• Dataset records
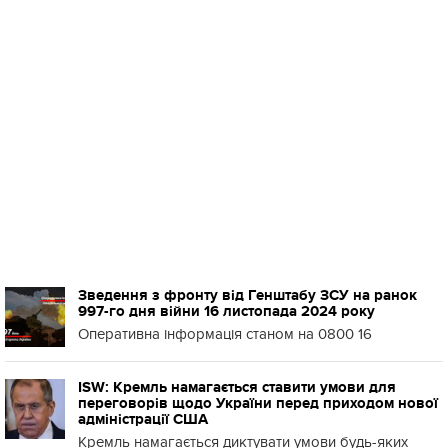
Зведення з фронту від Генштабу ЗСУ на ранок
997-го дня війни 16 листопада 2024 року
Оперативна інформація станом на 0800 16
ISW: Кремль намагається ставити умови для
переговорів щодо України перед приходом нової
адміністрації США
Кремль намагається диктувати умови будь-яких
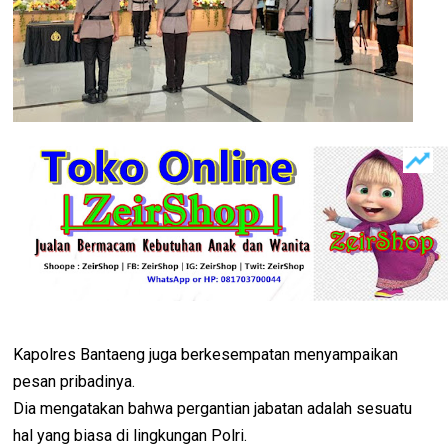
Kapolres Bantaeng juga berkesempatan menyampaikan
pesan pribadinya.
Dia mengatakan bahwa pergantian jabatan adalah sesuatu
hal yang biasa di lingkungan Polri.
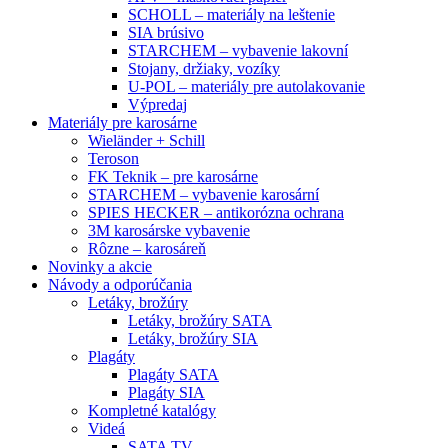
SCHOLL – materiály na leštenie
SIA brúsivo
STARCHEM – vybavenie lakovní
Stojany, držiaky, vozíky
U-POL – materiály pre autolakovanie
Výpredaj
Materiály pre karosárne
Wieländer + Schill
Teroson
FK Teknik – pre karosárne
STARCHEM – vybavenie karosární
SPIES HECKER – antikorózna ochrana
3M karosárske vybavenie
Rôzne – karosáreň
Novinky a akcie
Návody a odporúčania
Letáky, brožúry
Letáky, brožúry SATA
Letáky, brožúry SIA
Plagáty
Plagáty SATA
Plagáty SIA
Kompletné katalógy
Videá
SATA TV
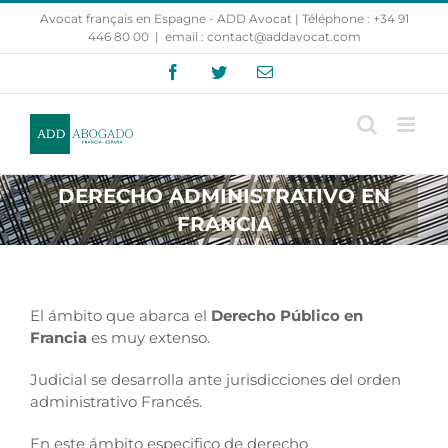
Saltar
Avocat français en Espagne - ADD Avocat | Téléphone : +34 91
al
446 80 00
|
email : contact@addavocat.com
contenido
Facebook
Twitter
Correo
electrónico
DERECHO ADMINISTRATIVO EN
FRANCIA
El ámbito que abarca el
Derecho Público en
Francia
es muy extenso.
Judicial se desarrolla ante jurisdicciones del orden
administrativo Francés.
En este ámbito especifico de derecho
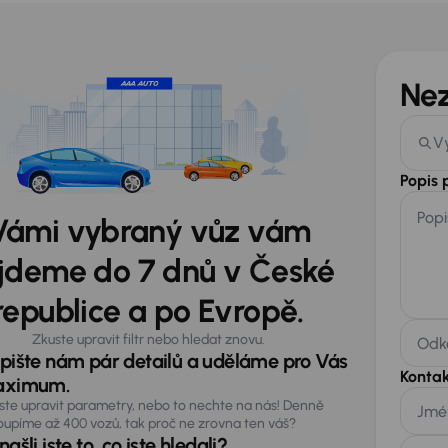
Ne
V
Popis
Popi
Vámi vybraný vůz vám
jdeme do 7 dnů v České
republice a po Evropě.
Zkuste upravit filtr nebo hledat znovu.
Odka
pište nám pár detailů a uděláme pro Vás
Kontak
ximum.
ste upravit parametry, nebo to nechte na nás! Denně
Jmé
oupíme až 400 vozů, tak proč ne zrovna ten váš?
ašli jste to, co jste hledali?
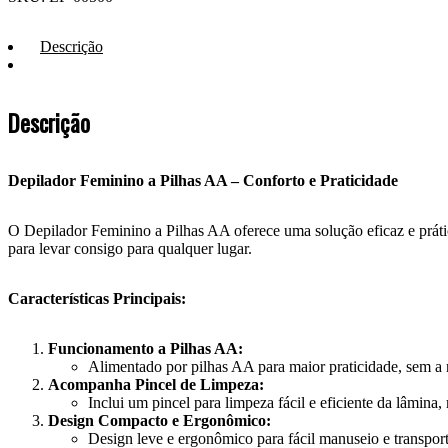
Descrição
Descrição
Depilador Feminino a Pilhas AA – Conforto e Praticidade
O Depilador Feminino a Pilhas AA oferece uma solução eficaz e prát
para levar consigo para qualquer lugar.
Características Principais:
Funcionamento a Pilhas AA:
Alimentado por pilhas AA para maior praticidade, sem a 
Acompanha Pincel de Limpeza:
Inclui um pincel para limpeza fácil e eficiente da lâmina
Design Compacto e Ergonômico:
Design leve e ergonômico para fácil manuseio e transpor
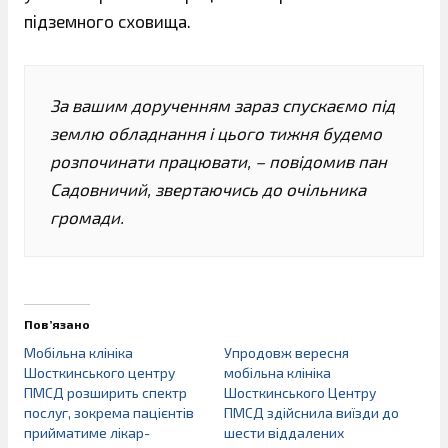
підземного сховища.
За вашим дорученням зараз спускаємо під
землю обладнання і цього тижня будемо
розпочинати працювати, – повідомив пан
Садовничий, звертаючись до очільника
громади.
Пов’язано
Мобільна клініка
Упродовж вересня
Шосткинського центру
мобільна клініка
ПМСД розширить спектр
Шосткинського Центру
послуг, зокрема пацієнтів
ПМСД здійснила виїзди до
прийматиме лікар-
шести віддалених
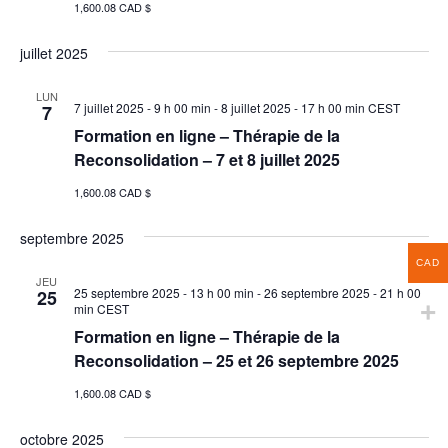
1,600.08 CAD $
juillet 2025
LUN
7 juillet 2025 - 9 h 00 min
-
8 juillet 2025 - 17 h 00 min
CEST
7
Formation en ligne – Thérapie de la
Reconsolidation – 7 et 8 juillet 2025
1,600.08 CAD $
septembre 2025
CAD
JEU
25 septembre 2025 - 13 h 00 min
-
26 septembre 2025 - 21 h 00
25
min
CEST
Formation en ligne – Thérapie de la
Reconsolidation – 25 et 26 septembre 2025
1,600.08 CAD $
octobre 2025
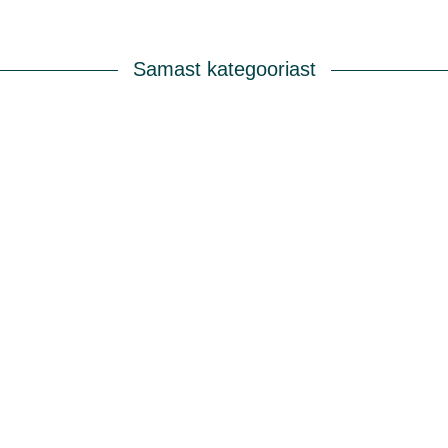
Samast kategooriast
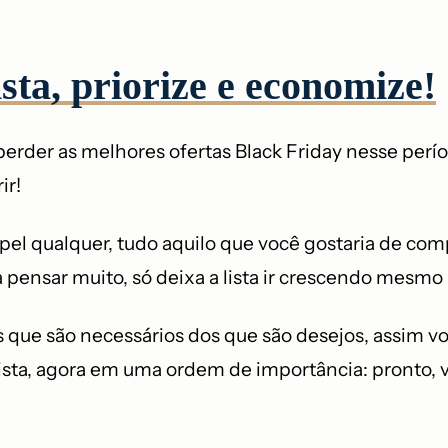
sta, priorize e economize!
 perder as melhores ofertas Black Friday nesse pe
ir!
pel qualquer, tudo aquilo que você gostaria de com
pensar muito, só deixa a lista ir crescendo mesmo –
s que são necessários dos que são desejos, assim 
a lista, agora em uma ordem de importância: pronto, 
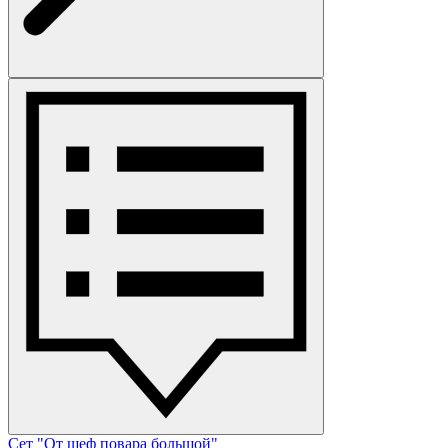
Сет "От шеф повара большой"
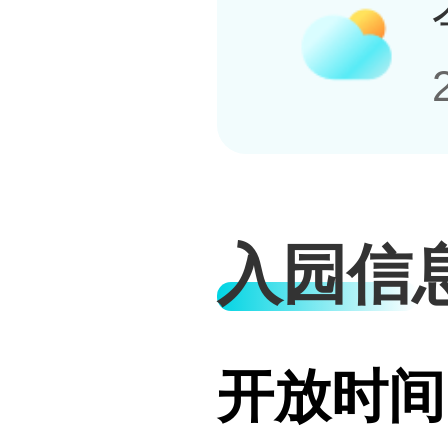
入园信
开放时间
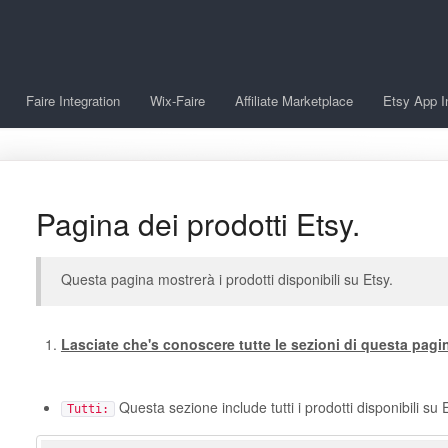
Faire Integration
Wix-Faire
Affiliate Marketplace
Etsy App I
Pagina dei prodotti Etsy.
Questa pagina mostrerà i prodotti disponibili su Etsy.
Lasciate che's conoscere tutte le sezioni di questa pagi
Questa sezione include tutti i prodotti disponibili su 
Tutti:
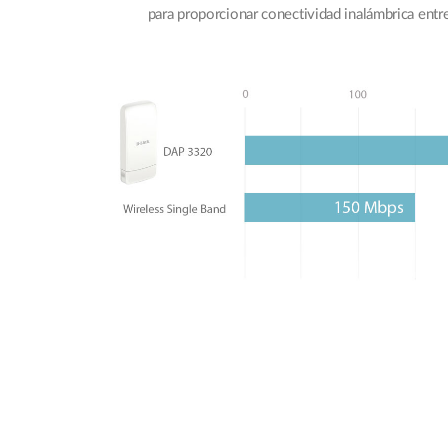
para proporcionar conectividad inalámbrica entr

* * *

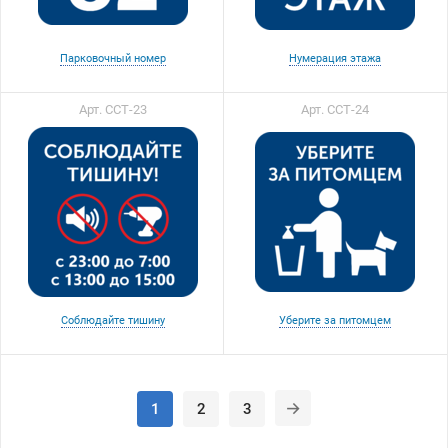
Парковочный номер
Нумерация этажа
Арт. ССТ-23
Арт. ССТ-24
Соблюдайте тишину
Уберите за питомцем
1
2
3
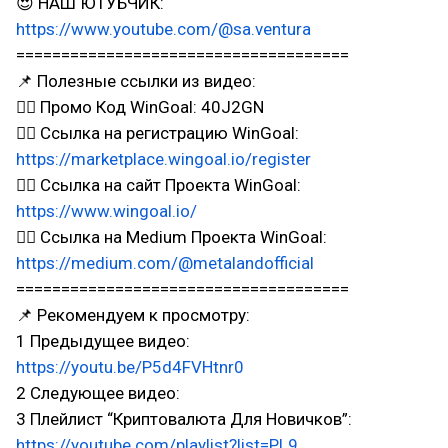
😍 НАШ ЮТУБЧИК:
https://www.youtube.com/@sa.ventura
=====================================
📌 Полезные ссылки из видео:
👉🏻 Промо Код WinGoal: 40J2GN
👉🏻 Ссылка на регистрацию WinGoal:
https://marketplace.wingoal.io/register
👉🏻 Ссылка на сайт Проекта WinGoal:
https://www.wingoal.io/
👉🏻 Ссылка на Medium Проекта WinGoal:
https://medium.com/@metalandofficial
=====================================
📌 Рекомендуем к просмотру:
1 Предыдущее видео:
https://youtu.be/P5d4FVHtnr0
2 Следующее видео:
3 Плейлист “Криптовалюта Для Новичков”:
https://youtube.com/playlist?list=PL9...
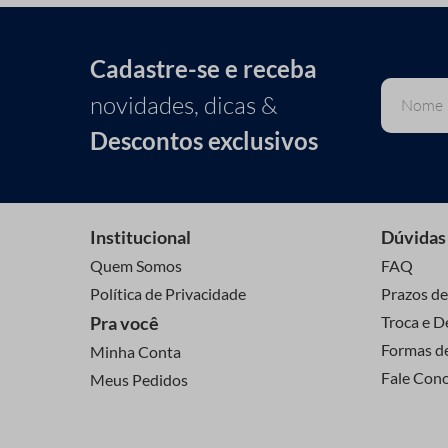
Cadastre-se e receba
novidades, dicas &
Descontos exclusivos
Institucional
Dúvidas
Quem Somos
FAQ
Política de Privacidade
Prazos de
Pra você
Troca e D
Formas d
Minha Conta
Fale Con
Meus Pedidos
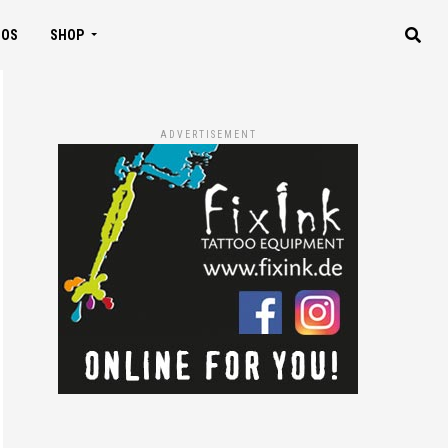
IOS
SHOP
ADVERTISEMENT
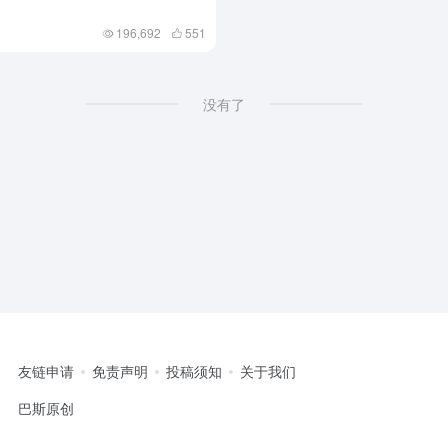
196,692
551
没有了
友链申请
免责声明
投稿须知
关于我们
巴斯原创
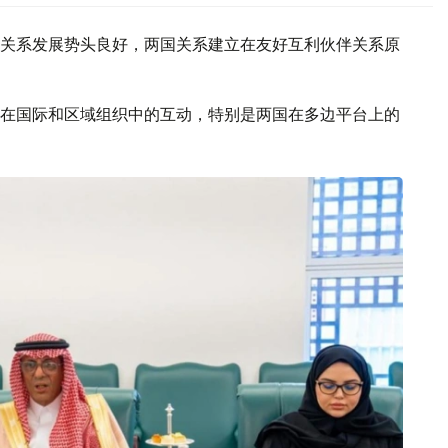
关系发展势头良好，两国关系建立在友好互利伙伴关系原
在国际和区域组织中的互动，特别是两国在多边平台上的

--

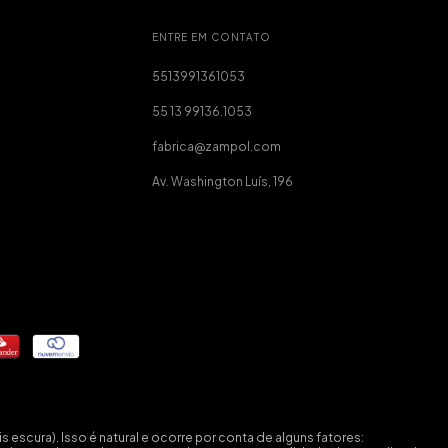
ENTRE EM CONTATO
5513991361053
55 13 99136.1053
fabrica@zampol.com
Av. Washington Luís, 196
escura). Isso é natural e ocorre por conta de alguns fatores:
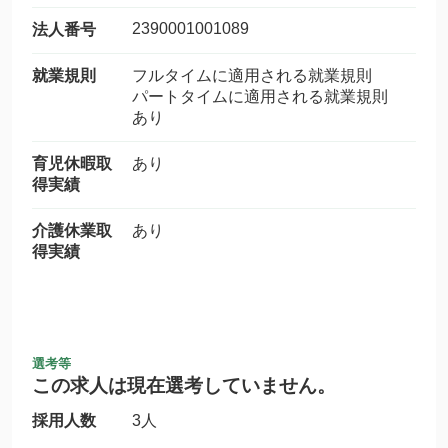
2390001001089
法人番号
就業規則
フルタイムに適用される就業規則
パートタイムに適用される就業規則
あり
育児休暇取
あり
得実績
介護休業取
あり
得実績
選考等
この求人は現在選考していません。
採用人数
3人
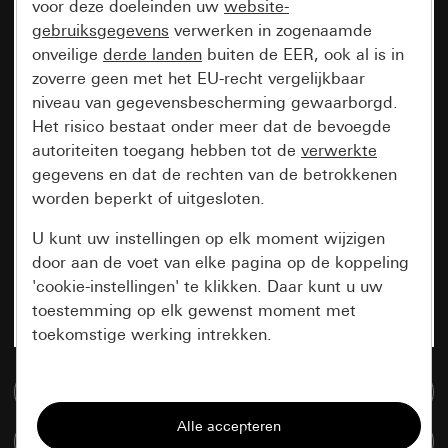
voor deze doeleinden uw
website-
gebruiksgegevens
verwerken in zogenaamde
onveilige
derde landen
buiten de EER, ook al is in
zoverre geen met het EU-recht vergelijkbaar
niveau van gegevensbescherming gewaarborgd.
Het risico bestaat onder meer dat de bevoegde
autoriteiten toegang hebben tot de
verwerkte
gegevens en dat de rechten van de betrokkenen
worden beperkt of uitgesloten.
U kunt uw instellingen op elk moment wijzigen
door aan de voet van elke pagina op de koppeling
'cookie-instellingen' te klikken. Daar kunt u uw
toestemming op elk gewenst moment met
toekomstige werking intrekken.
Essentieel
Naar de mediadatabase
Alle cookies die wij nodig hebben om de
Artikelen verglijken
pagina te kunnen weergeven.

• Problem details
Your answer should consist of all lines above that include the string "disponibili".

• Answer box
Questa pagina mostrerà i prodotti disponibili su Etsy.
Questa sezione include tutti i prodotti disponibili su 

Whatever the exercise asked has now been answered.